Teachers are not afraid of Black children

In my 15 years of classroom experience, I’ve never met a 4-year-old that frightened me enough to suspend or call the police. In early childhood education, we need to reject narratives that justify anti-Black actions in the classroom and on the playground. We need to reject the false narrative of the white (and sometimes Black) teacher who is afraid of Black children. It’s a farce that leads to tragedy.

This lie of “the scary Black child” is often used as a pretext for justifying coercive punishment disguised as discipline. What is the difference between punishment and discipline? To paraphrase Dr. Nancy Darling, Chair of Psychology at Oberlin College the difference is that discipline is having the expectation of behavior that benefits a child’s well being. Punishment is creating a consequence that tends to be an overreaction to a subjective interpretation of a child’s behavior, which causes the child pain.

Most schools say they have a discipline policy, but when it comes to Black children, that policy, more often than not, is a punishment policy (Edwards, L. (2016). 

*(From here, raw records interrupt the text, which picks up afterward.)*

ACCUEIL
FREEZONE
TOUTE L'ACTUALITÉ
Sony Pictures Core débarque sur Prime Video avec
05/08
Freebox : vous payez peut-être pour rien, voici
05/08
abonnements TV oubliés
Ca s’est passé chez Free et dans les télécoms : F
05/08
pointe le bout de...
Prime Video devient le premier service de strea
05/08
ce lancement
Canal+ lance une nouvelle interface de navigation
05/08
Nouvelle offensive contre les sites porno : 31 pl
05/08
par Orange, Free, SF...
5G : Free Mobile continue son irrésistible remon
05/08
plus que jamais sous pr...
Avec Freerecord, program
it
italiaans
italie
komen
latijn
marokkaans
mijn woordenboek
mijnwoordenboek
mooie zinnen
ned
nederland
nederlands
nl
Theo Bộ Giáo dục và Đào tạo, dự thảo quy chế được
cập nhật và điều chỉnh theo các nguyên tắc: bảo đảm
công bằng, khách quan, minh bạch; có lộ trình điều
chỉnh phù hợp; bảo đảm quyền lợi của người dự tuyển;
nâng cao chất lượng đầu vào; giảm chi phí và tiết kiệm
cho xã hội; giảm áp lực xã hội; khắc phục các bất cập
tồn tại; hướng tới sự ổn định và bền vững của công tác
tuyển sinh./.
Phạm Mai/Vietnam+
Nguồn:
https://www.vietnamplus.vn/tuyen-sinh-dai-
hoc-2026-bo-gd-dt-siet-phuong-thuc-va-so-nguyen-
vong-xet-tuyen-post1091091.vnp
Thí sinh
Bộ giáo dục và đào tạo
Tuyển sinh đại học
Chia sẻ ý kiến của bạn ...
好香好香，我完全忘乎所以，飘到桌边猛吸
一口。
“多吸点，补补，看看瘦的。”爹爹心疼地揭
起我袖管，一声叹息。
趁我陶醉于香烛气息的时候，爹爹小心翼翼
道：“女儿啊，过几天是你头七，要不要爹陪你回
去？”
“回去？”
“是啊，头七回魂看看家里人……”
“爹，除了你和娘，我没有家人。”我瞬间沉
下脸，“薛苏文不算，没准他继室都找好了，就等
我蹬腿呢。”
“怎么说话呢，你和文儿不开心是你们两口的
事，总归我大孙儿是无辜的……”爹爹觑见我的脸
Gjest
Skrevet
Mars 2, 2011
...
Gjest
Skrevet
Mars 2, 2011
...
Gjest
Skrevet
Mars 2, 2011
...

Corporal punishment is allowed in 19 states, and it disproportionately impacts Black children. According to 2011-2012 data from the U.S. Department of Education’s Office of Civil Rights reported in the Huffington Post article “Black Children Are More Likely To Get Hit By School Teachers,” in certain areas that allow corporal punishment, Black children were found 500% more likely to get hit than white children.  

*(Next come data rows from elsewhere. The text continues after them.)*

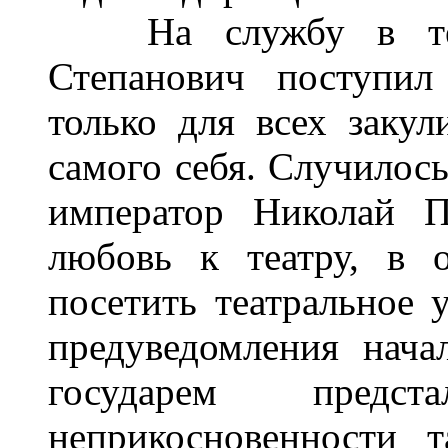
На службу в теат
Степанович поступил
только для всех заку
самого себя. Случилос
император Николай П
любовь к театру, в 
посетить театральное 
предуведомления нача
государем пред
неприкосновенности 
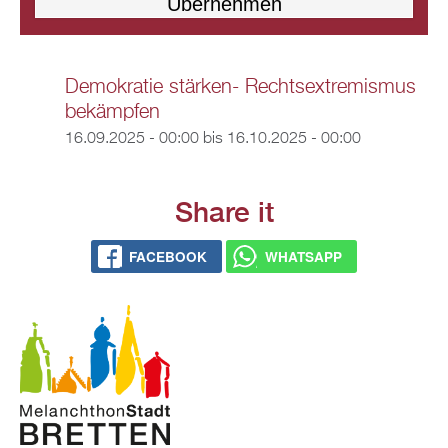
Demokratie stärken- Rechtsextremismus
bekämpfen
16.09.2025 - 00:00
bis
16.10.2025 - 00:00
Share it
FACEBOOK
WHATSAPP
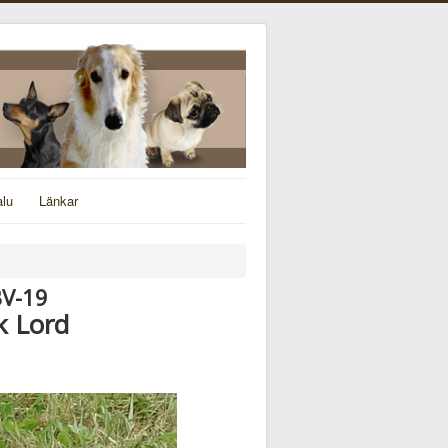
alu
Länkar
BV-19
k Lord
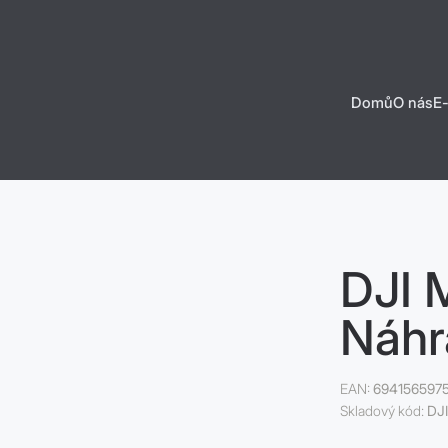
Domů
O nás
E
D
Př
Šk
Na
SU
El
DJI 
Náhr
EAN:
694156597
Skladový kód:
DJ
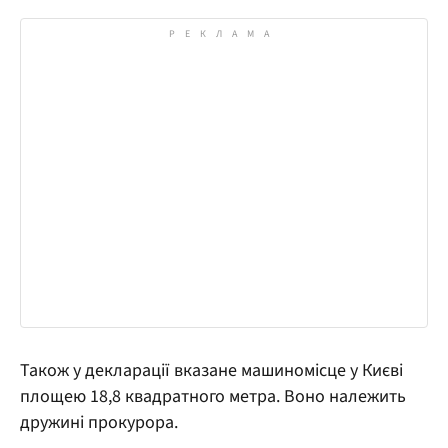
Також у декларації вказане машиномісце у Києві
площею 18,8 квадратного метра. Воно належить
дружині прокурора.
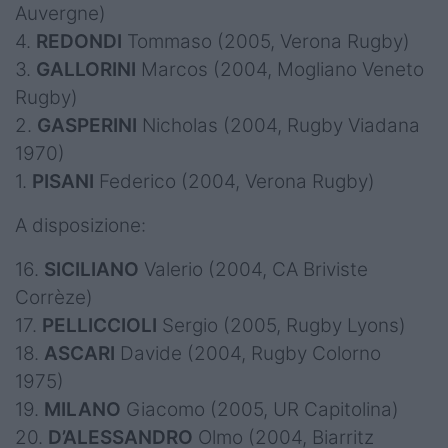
Auvergne)
4.
REDONDI
Tommaso (2005, Verona Rugby)
3.
GALLORINI
Marcos (2004, Mogliano Veneto
Rugby)
2.
GASPERINI
Nicholas (2004, Rugby Viadana
1970)
1.
PISANI
Federico (2004, Verona Rugby)
A disposizione:
16.
SICILIANO
Valerio (2004, CA Briviste
Corrèze)
17.
PELLICCIOLI
Sergio (2005, Rugby Lyons)
18.
ASCARI
Davide (2004, Rugby Colorno
1975)
19.
MILANO
Giacomo (2005, UR Capitolina)
20.
D’ALESSANDRO
Olmo (2004, Biarritz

According to a report by Maryam Adamu at the Center for American Progress this punishment disguised as discipline in preschool rarely has anything to do with the child’s behavior. This punishment almost exclusively has to do with anti-Blackness and ignorance of the basics of child development. 

You don’t abuse people you are afraid of, abuse is asymmetric power. Black children are not scary. 

Teachers are not afraid of Black children. 

The behavior of young Black children has no relationship with the disproportionately harsh response they get from too many education professionals. Black children are not misbehaving more than other children, many teachers are racist and racism is unreasonable, so racists lie and assert they are afraid of the children.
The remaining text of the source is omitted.